Mulai tanggal 9 November 2017, Saya ditempatkan di IGD selama seminggu. Setelah itu Saya akan dipindahkan lagi entah ke mana. Saya hanya diminta untuk menemui pak Budi setelah satu minggu berlalu dan memberikan laporan kegiatan, setelah itu Saya akan mengikuti rotasi selanjutnya sesuai dengan keputusannya. Beliau mempercayakan Saya kepada kepala ruang IGD, pak Vendy, untuk mengorientasikan Saya dan menjelaskan alur kerja di IGD.

Di IGD, Saya bekerja non-shift dan oleh karena itu hanya berangkat di pagi hari. Saya libur pada hari Minggu. Setelah beberapa hari berlalu bekerja di IGD Saya merasa sudah mengerti alur kerja yang ada. Saya juga tidak perlu lagi memikirkan hal-hal teknis seperti cara memasang infus atau kateter urin karena Saya sudah menguasai itu selama praktik di masa-masa kuliah Saya.

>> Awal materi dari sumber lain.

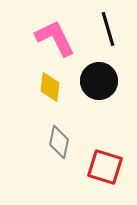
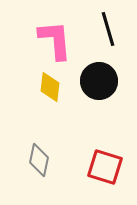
pink L-shape: moved 2 px down; rotated 21 degrees clockwise
gray diamond: moved 20 px left, 18 px down
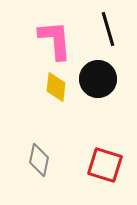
black circle: moved 1 px left, 2 px up
yellow diamond: moved 6 px right
red square: moved 2 px up
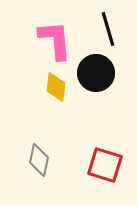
black circle: moved 2 px left, 6 px up
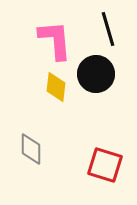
black circle: moved 1 px down
gray diamond: moved 8 px left, 11 px up; rotated 12 degrees counterclockwise
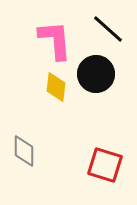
black line: rotated 32 degrees counterclockwise
gray diamond: moved 7 px left, 2 px down
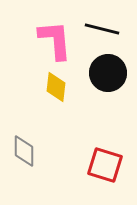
black line: moved 6 px left; rotated 28 degrees counterclockwise
black circle: moved 12 px right, 1 px up
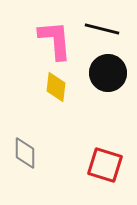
gray diamond: moved 1 px right, 2 px down
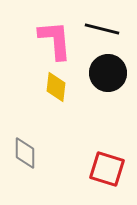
red square: moved 2 px right, 4 px down
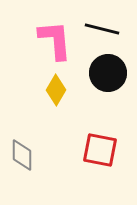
yellow diamond: moved 3 px down; rotated 24 degrees clockwise
gray diamond: moved 3 px left, 2 px down
red square: moved 7 px left, 19 px up; rotated 6 degrees counterclockwise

Saya hanya perlu fokus pada lingkungan kerja yang ada dan menyempatkan diri untuk berkenalan dengan orang-orang di sana.

Seminggu kemudian Saya dipindahkan ke ruang Lily C, sebuah unit rawat inap untuk pasien-pasien kelas III dengan kuota sekitar 45 bangsal. Di sana Saya bekerja non-shift juga selama seminggu dan bertemu dengan dua orang pegawai baru yang memang sejak awal akan ditempatkan di ruangan.

Seminggu setelah itu Saya direncanakan untuk ditetapkan di IGD saja karena permintaan kepala ruang IGD yang mengaku sedang kekurangan satu orang tenaga kerja. Selain itu, dari pihak Kabid Keperawatan juga mengatakan hendak mengikuti amanah dari pak Sumambal agar karyawan bisa segera ditempatkan permanen, jangan dipindah-pindahkan lagi, agar pengurusan seragam, keuangan dan lain sebagainya dapat segera diselesaikan.

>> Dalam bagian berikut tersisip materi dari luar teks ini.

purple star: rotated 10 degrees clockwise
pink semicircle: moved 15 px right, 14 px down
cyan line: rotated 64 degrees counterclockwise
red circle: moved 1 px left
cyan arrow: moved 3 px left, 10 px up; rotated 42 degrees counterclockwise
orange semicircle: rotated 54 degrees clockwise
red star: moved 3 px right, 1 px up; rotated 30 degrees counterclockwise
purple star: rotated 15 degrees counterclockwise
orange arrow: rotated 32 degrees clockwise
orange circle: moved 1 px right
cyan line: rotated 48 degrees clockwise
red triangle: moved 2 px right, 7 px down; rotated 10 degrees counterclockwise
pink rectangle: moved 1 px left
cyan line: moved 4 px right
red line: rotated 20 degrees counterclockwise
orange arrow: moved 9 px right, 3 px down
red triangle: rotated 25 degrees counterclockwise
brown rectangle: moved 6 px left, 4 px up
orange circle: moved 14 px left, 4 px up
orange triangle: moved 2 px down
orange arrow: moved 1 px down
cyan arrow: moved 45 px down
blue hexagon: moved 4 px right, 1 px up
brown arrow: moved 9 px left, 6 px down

Pada akhirnya… Saya malah ditempatkan di IGD yang notabene memerlukan kemampuan multi-tasking. Di IGD, Saya masuk ke dalam tim yang terdiri dari mas Hasan sebagai perawat primer (ketua tim), pak Pujiarto dan mbak Herwinda sebagai perawat pelaksana.

Meski sudah menetap di IGD, kadang Saya masih harus pergi ke IBS juga untuk konsul anestesi atau mengirim pasien CITO, begitu pula saat Saya masih dirotasi di unit rawat inap. Saat bertemu dengan perawat-perawat di sana sebenarnya Saya merasa malu dan minder, karena makin hari tentu saja akan makin banyak pertanyaan dan keheranan di sana-sini tentang mengapa Saya malah dikontrak untuk bekerja di IGD dan bukannya di IBS seperti saat pertama Saya magang.

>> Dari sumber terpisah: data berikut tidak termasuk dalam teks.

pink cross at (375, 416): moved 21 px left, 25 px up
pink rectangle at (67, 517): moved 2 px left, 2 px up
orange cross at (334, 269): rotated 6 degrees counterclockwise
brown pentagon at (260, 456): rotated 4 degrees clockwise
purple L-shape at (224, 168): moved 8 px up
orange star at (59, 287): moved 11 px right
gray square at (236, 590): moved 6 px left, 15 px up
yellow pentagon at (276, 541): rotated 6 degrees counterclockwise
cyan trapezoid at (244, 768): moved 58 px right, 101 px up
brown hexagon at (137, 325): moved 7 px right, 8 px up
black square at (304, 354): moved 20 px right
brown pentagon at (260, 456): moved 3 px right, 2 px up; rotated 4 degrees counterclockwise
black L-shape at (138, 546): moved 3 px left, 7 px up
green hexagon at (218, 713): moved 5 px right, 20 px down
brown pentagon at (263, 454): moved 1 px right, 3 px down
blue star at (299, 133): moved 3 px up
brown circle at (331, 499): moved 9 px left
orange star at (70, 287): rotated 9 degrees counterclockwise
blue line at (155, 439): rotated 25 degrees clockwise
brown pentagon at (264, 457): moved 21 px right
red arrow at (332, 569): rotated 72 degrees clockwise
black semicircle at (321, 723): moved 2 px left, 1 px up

Beberapa karyawan magang yang masih lanjut kerja di IBS kadang juga suka tanya-tanya ke Saya perihal kontrak kerja dan nominal gaji yang diberikan saat kami sedang bertemu di ruang transit untuk mendaftarkan pasien. Meski kemudian Saya menanggapinya dengan serius, tapi Saya tahu bahwa mereka sebenarnya hanya sedang mencari-cari celah untuk mengejek keputusan-keputusan yang telah Saya ambil. Karena melihat dari pertanyaan yang mereka ajukan kepada Saya saja sudah terlihat bahwa mereka itu adalah orang-orang yang tidak sopan. Jadi apapun yang akan Saya ungkapkan nantinya pasti hanya akan ditanggapi dengan respon yang sinis. Saya hanya bisa tertawa dalam hati karena entah mengapa saat itu Saya merasa seperti sedang melihat gumpalan tinja yang bisa bicara.

Masa-masa itu ternyata tidak berlangsung lama sebagaimana masa-masa Saya bekerja di IGD. Saya bertahan di IGD selama dua bulan saja karena kabarnya Saya akan dimutasi kembali ke IBS. Waktu itu Saya sedang mengantar pasien fraktur klavikula ke Lily B dan ketika Saya hendak memindahkan pasien dari brangkar ke tempat tidur, Saya disapa oleh pak Budi yang ternyata dari tadi sudah berdiri di depan pintu. Beliau bertanya ke Saya, “Antum sudah tahu kalau bulan depan antum mau dipindahkan ke IBS lagi?”

“Eh, belum.”

Sebenarnya Saya sudah mendapatkan kabar itu dari pak Vendy tapi Saya kira rencana mutasi yang dimaksud adalah masih dalam bentuk wacana dan mungkin akan dilaksanakan seminimal-minimalnya tahun depan. Tapi ternyata Saya malah dikembalikan lagi ke IBS pada tanggal 1 Januari 2018 yang lalu, padahal waktu itu Saya sedang betah-betahnya di IGD. Kabarnya dua orang pegawai telah dikeluarkan dan satu orang yang lain memutuskan untuk resign. Jadi Saya dipindahkan ke sana untuk mengisi kekosongan tersebut. Satu kekosongan yang lain diisi oleh teman Saya yang waktu itu merasa bimbang dan kemudian memutuskan untuk bersedia dikontrak sebagai perawat ruangan. Kemudian satu kekosongan yang lain akhirnya diisi oleh teman satu kelompok Saya yang saat itu masih berstatus sebagai karyawan magang.